Virtualization Technology News and Information
Q&A with Craig Nunes of Datrium on the AWS re:Invent 2017 Conference


Before they headed out to AWS re:Invent 2017, VMblog was able to catch up with Datrium's VP of Marketing, Craig Nunes, to get the early scoop on what they would be showcasing at the event and learn more about their technology.

VMblog:  In a nutshell, what is Open Convergence?

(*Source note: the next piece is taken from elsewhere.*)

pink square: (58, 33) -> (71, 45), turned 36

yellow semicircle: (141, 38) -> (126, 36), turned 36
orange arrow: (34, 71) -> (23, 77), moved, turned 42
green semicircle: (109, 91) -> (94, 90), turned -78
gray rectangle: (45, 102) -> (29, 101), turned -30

Craig Nunes:  Open Convergence is an architectural evolution that extends beyond hyperconvergence, and mirrors hyperscaler approaches. With Open Convergence, VM and IO processing on servers (compute nodes) is split from shared durable data on the network (data nodes). This split architecture eliminates east-west traffic between Compute Nodes so there is never neighbor noise or network overhead, and the system can mix and scale workloads while maintaining low latency. 

Compute nodes maintain all VM data in local flash for ultra-low latency performance, and are stateless so maintenance is simple and data availability is assured.  Data nodes maintain all persistent copies of data, which is always compressed, globally deduped, and erasure coded with double fault tolerance.

VMblog:  This is the first time Datrium has attended AWS re:Invent, can you give our readers the elevator pitch on what they can expect to see from you?

Nunes:  At AWS re:Invent we are excited to be demonstrating Datrium Cloud DVX, a port of the DVX software to Amazon Web Services (AWS).  Cloud DVX is a natural architectural fit with AWS, in that its compute nodes align perfectly with EC2 and its data nodes with S3. 

The first service available on Cloud DVX provides VM and vDisk backup and recovery for on-premise Datrium DVX systems.  Beyond as-a-service simplicity, the new service offering delivers breakthrough global cloud deduplication and forever incremental backups to minimize the cost of capacity and network bandwidth.  Granular, dedupe-aware recovery also provides accelerated Recovery-Time-Objectives (RTO) versus other AWS S3-based offerings.

VMblog:  Cloud-based backup is being done by the likes of Nutanix already, how are you different?

Nunes:  With Cloud DVX, we have focused on 'as-a-service' simplicity.  Cloud DVX automates all the key Day One and Day Two tasks, so customers don't have to specialize in AWS infrastructure mechanics. We offer a one-click set-up which makes getting started with Cloud DVX in AWS as simple as pairing another replication target to an on-premise DVX. Simply select the AWS region, enter credentials and click finish. In just a few minutes, Cloud DVX is set up in AWS automatically and customers can start replicating snapshots immediately. 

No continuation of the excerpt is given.